CryptoDataEngine is a robust engine designed specifically for handling large-scale computational problems in privacy computing scenarios. It provides a powerful solution for distributed privacy computing, enabling efficient and secure processing of large datasets while ensuring privacy preservation.
-
Distributed Privacy Computing: CryptoDataEngine leverages the power of distributed computing to handle large-scale privacy computations. This allows for efficient processing of massive datasets across multiple nodes, significantly improving computational speed and scalability.
-
Support for Single-Machine Multi-Process Parallelism: In addition to distributed parallelism, CryptoDataEngine also supports single-machine multiprocess parallelism. This provides flexibility for different computational needs and resource availability.
-
Integration with Spark: CryptoDataEngine is built to work seamlessly with Spark, a leading platform for distributed data processing. This integration enables CryptoDataEngine to take full advantage of Spark's capabilities in handling large datasets and performing complex computations.
-
Privacy Preservation: At the core of CryptoDataEngine is a strong commitment to privacy. The engine is designed to perform computations in a way that preserves the privacy of the data, making it an ideal solution for scenarios where data privacy is a critical requirement.
System | Toolchain |
---|---|
Linux | Python (==3.9), pip(>=23.3.1) |
To build PETNet as a docker image, execute:
python3 setup.py sdist bdist_wheel
Here is an example to show how to use CryptoDataEngine to parallize privacy computation.
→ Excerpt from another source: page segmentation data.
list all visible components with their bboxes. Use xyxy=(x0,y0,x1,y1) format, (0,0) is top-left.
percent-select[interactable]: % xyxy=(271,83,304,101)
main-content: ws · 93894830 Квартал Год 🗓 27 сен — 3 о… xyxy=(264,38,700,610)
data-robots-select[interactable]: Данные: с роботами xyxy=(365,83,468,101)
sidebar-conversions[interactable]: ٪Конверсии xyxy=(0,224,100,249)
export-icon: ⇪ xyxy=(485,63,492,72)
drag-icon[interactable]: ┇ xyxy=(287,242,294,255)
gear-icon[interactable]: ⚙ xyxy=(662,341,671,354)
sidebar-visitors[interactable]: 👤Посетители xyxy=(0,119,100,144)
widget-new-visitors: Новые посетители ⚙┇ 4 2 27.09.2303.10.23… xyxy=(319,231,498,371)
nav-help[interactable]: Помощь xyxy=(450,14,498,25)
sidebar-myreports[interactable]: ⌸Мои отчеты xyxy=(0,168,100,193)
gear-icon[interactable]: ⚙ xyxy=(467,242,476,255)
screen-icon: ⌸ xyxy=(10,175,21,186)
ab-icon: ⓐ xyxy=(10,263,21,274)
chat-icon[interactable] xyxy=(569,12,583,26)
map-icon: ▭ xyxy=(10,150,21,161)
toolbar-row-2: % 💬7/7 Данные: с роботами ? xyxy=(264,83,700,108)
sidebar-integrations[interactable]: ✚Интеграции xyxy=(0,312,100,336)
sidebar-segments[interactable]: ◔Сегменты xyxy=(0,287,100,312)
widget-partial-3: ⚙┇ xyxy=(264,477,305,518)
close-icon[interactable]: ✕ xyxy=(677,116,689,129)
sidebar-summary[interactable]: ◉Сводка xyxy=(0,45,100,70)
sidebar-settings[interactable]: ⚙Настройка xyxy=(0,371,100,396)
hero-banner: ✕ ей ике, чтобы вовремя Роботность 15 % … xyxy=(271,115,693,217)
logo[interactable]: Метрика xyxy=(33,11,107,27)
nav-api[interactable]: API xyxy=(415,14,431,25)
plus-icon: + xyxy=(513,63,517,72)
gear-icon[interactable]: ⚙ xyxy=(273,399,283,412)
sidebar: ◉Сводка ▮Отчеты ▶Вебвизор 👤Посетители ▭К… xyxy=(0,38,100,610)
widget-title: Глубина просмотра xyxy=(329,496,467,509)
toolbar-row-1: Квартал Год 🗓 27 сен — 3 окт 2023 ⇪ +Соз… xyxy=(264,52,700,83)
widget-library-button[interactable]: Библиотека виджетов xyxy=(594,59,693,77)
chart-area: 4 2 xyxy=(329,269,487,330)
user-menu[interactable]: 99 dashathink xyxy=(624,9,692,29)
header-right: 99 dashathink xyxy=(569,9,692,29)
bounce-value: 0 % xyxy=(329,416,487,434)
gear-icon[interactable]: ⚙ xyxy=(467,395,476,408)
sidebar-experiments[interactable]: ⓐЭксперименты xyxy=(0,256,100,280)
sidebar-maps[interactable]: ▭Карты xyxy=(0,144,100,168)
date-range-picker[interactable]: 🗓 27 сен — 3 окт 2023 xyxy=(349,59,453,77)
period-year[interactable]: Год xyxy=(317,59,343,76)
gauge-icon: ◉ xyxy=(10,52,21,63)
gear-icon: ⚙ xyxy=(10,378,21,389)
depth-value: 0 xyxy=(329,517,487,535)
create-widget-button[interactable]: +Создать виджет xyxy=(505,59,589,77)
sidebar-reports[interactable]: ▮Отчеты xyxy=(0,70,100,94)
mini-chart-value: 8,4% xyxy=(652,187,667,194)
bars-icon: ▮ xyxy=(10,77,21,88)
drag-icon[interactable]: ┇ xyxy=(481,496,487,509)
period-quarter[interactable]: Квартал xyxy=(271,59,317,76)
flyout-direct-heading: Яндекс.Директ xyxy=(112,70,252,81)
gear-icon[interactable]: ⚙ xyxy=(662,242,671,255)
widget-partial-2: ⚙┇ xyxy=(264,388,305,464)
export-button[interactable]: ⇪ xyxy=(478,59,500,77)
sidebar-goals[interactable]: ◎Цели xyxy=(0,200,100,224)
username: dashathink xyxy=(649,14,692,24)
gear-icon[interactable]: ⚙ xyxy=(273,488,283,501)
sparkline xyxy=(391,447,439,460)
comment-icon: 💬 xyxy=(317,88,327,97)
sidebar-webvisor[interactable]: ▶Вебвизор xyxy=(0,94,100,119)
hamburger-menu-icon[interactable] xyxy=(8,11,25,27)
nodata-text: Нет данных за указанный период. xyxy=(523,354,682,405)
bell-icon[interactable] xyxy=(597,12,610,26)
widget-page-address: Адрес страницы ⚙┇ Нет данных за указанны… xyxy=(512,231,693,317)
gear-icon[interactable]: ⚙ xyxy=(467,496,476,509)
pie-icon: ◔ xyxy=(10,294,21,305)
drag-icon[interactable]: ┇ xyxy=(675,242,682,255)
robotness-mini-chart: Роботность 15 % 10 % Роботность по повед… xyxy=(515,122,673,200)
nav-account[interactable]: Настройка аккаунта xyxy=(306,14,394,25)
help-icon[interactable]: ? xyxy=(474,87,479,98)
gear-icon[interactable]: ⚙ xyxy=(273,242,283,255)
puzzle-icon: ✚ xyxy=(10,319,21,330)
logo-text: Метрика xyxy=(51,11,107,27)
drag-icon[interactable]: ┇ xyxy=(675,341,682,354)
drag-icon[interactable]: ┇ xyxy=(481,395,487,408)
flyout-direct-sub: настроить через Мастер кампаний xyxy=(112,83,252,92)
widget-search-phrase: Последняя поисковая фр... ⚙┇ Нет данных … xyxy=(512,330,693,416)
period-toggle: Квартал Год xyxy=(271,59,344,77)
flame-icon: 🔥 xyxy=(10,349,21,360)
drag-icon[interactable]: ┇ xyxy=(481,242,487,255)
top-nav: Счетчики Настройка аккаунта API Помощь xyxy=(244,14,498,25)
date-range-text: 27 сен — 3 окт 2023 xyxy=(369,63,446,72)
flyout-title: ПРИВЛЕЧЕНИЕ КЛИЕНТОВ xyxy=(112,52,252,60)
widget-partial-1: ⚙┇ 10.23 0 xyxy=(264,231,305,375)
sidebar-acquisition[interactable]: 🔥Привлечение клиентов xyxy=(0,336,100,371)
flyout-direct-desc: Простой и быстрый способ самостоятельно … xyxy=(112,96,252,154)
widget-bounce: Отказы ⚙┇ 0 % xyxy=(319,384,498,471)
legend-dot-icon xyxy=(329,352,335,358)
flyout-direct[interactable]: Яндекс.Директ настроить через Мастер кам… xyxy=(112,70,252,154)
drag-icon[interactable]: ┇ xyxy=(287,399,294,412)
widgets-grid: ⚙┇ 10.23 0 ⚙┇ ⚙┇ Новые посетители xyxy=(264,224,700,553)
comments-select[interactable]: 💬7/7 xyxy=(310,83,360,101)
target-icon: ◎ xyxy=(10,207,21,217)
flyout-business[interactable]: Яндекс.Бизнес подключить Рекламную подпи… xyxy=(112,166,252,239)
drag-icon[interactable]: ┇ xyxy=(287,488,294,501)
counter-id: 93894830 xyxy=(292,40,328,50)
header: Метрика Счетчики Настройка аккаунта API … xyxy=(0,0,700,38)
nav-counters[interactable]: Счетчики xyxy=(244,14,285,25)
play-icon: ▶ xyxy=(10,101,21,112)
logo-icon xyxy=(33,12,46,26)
from crypto_data_engine.context import Context
from crypto_data_engine import PREDEFINED
from crypto_data_engine.data.data_type import DataType
class SinglePartyFunction:
def udf(self, index, inputs, outputs, *args, **kwargs):
for idx, input_ in enumerate(inputs):
rows = input_.read()
for row in rows:
row[2] = str(float(row[2]) * (index + 1))
outputs[idx].save(rows)
return True
with Context(work_directory='') as ctx:
local = ctx.csv_dataset(
file_path='../../test/data/a.csv',
data_type=[DataType.Integer, DataType.String, DataType.Float]
)
# sorted src data
local_sorted = ctx.csv_dataset(
file_path=f'../../test/data/a_sorted.csv',
data_type=[DataType.Integer, DataType.String, DataType.Float]
)
# final output
# result = ctx.dataset(file_path='../../test/data/result.csv')
result = ctx.csv_dataset()
ctx.compute(PREDEFINED.SORT_BY_KEY, None, [local], [local_sorted], 1)
ctx.compute(PREDEFINED.REPARTITION, None, [local_sorted], [], 1)
ctx.compute(None, SinglePartyFunction().udf, [local_sorted], [result])
ctx.execute()
print(result.file_path)
Please check Contributing for more details.
Please check Code of Conduct for more details.
This project is licensed under the Apache-2.0 License.
This software is not an officially supported product of TikTok. It is provided as-is, without any guarantees or warranties, whether express or implied.